Liner NotesBy Kevin Longrie
Coachella: the festival so expensive, hot and unpleasant has doubled its size this year. The largest concert event in the Inland Empire decided to augment attendance figures and water bottle sales by stretching the shows over two weekends instead of the traditional one. It will be the exact same line-up both weekends—“and what a line-up!” everyone was overheard saying on Facebook—so theoretically there would be no reason for you to attend both. But where there’s a will and trust-fund, there’s a way.
In all seriousness, Coachella did manage to pull quite a few impressive acts this year. With the exception of an underwhelming Friday, this is the best line-up that the festival has presented in years. Acts like Radiohead, Dr. Dre and Snoop Dogg (headliners of Saturday and Sunday, respectively) will most likely draw record crowds, and the various indie niches will be filled out by groups like Destroyer, Real Estate and a rare appearance by the J.D. Salinger of lo-fi himself, Jeff Mangum.
There are also a lot of reunions happening during that fortnight. Of these, perhaps the most notable and anticipated is At the Drive-In, the post-hardcore favorite whose jaws broke open in 2001 and spat out The Mars Volta and Sparta. Volta/ATDI frontman Cedric Bixler-Zavala (known to his friends as Cedric “The Entertainer”) spoke about a possible reunion three years ago which had not materialized until now.
In non-Coachella news, the Red Hot Chili Peppers had to reshuffle its tour schedule due to “multiple foot injuries” sustained by lead singer Anthony Kiedis. According to a press release, “Kiedis recently underwent surgery to remove a crushed sesamoid bone and correct a detached flexor tendon.” There’s been no official comment yet on how Kiedis was injured, just that it all occurred under a bridge downtown. Surgeons are optimistic, saying they were able to clear away a lot of scar tissue and he should make a full recovery soon. Although some of the U.S. dates had to be pushed back, Kiedis’ reps say the group should be able to complete its current tour by late October—and hopefully take its new live show around the world the year after.
Jónsi, the pixie-like leader of Sigur Rós, has decided to score another film for Cameron Crowe. While his songs have been used in previous (and markedly more successful) Crowe projects, last year’s flop We Bought a Zoo was the first that Jónsi was asked to score. If nothing else, the Icelandic elf’s angelic and often grandiose music will make the trailer tear-inducing and make the film’s third-act revelation feel like a religious experience.

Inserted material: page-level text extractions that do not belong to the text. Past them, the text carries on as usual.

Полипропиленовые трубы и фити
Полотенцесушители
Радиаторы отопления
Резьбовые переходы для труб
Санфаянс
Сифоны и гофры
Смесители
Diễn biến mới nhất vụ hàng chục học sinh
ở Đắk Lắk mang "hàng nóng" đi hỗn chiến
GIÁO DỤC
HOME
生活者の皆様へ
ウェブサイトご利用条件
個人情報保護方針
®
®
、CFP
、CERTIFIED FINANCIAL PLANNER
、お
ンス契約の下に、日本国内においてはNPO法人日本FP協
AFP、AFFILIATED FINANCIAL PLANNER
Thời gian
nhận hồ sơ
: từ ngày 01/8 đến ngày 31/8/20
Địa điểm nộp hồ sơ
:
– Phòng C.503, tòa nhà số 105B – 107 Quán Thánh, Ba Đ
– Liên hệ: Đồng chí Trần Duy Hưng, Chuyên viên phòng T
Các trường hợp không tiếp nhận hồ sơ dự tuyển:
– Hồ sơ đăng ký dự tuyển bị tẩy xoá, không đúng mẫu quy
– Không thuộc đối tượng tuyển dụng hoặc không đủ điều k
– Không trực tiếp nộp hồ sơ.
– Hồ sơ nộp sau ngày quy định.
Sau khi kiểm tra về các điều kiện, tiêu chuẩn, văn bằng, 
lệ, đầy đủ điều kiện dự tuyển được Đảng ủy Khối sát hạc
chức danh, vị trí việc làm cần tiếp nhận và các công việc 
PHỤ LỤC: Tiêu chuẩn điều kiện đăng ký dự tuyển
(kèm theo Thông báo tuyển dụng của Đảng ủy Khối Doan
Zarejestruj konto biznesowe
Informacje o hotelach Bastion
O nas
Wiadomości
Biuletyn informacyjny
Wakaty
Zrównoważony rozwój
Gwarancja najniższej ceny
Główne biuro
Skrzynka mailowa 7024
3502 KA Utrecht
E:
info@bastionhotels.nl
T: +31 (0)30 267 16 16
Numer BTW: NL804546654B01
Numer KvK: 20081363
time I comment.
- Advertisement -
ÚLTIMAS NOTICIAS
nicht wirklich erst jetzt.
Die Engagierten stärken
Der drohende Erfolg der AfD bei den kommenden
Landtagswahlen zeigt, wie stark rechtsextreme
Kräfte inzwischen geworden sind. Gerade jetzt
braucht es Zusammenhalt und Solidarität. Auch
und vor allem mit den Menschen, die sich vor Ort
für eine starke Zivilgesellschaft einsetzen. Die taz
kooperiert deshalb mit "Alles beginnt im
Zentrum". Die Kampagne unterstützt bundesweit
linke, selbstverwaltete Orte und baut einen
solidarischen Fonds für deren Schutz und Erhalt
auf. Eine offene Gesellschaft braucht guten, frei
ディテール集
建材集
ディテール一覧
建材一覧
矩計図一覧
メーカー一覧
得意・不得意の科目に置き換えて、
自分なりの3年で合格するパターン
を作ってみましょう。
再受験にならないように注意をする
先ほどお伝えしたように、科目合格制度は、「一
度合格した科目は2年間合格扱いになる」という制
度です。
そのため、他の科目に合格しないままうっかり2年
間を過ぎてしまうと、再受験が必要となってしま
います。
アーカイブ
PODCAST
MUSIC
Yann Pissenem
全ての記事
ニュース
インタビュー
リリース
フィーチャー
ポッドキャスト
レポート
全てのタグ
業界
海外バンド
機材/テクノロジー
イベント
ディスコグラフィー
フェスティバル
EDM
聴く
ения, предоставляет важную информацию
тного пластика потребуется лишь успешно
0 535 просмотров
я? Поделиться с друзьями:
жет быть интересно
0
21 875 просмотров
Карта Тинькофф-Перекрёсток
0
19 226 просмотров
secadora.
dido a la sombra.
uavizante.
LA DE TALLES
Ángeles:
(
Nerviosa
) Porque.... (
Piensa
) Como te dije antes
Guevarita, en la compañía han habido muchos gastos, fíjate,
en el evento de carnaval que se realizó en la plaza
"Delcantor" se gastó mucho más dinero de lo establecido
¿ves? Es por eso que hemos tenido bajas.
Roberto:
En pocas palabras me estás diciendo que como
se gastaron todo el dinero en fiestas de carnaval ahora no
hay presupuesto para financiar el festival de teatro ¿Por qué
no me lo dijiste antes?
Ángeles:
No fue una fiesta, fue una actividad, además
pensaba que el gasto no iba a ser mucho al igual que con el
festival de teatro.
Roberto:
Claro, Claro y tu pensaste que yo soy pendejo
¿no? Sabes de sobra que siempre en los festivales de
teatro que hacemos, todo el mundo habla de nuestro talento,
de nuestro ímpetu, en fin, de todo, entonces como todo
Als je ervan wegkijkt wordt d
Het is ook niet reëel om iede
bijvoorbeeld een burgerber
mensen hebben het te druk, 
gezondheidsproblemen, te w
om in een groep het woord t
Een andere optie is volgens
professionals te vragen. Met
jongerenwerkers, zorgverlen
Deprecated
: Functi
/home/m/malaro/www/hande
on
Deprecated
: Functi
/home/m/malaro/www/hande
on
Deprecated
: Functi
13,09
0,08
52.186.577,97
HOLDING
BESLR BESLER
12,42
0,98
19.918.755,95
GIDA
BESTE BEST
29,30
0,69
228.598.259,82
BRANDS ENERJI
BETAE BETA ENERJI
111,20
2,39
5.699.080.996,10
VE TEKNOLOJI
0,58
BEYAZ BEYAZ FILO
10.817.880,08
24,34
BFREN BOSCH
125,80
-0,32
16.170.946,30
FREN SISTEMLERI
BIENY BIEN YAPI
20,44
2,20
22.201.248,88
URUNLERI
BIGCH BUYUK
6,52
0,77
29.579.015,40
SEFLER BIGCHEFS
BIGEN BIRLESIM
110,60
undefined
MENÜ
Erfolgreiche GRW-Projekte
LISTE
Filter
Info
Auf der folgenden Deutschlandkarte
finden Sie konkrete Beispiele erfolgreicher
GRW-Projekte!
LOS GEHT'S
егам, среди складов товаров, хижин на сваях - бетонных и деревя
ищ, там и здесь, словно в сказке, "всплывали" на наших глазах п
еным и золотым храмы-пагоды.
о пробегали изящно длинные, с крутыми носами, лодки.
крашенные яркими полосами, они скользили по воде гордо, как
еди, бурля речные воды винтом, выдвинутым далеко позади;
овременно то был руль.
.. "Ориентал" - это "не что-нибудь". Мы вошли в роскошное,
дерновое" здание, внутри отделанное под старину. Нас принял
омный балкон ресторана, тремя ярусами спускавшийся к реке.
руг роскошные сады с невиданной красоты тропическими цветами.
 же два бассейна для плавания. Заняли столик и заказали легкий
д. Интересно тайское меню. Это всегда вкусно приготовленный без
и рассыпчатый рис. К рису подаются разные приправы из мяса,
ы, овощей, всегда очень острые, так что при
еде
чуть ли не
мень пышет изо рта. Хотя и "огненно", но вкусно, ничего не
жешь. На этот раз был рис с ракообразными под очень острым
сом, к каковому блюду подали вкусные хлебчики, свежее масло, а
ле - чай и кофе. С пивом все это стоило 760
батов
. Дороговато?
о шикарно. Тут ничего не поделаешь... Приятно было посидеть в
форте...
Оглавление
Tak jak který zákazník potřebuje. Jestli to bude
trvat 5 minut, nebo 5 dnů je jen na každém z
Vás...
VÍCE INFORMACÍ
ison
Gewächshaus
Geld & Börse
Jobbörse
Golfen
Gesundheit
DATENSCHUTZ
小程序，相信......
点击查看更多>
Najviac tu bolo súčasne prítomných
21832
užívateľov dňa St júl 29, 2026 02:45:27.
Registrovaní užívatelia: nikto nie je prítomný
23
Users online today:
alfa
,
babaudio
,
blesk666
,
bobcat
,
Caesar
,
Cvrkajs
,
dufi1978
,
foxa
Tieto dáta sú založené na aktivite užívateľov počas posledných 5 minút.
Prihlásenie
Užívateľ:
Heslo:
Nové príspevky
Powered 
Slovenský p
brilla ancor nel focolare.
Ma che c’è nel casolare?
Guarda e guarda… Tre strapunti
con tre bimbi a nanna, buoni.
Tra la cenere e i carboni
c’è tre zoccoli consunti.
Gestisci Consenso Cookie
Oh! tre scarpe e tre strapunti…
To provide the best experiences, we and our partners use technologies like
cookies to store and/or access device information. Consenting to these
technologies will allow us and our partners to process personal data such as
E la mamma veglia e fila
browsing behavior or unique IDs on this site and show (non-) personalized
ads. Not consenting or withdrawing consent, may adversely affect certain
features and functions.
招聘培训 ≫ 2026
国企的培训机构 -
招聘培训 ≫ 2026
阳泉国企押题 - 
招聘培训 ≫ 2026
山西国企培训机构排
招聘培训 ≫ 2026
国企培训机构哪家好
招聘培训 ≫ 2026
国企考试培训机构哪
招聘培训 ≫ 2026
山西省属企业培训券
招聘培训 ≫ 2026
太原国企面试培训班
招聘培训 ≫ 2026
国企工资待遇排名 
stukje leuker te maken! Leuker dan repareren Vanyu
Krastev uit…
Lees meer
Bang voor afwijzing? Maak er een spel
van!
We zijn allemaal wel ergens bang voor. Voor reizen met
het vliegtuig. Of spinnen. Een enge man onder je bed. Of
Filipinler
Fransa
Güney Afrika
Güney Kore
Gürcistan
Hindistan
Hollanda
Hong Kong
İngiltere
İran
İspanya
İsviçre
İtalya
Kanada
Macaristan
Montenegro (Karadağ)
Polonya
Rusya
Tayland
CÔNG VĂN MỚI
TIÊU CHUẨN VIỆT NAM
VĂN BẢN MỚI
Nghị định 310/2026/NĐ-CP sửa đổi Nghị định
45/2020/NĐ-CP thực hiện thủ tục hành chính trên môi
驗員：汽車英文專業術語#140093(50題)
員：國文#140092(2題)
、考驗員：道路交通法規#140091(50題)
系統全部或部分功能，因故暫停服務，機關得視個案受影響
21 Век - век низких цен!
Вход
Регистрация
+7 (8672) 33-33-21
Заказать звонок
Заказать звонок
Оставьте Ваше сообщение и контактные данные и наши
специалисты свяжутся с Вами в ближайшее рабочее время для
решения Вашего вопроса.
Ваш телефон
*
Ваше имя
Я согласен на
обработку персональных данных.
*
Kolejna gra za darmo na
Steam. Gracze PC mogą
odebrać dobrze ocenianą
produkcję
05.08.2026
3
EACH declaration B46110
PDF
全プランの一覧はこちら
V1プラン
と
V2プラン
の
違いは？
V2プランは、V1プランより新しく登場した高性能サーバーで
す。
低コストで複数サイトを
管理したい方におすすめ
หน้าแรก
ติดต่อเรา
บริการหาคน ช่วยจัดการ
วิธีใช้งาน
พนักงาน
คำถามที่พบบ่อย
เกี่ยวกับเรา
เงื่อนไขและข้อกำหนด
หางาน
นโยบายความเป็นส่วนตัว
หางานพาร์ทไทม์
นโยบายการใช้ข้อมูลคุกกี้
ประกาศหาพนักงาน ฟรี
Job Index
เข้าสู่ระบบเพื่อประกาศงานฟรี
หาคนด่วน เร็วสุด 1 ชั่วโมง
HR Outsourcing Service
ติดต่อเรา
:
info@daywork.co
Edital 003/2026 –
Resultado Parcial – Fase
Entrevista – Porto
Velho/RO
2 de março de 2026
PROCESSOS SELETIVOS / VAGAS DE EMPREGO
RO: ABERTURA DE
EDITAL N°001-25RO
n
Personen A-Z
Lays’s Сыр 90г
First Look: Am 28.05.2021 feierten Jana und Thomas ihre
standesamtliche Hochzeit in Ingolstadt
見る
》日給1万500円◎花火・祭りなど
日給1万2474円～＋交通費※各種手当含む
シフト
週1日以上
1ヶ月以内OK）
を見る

Björk, another wood nymph from that tiny and adorable island in the upper Atlantic (which, if you didn’t know, has its own Twitter), has announced that she will be holding a series of shows in February and March combining music and education. Her latest, Biophilia, was no less weirder than anything she’s put out before, but it had a particularly scientific bend to it. It used biorhythms and homemade instruments, for Jónsi’s sake! Björk plans on holding “interactive science and music workshops for middle-school children,” the responsibilities of which will be shared with co-sponsor the New York Hall of Science. Björk, known to some as the sweeter, less sexually obvious Lady Gaga, might not be teaching organic chemistry anytime soon, but she’s doing more to promote scientific education than most American politicians.
From Don Quixote to Oscar Wilde‘s De Profundis, there have been many great works written in prison. Dr. King’s “Letter from a Birmingham Jail” helped change the world. As much as it pains me to say it, I’m not sure if the same impact will be had when Lil Wayne releases his upcoming prison memoir Gone Till November, written about his eight months spent incarcerated. Prove me wrong, Weezy. I hope you do.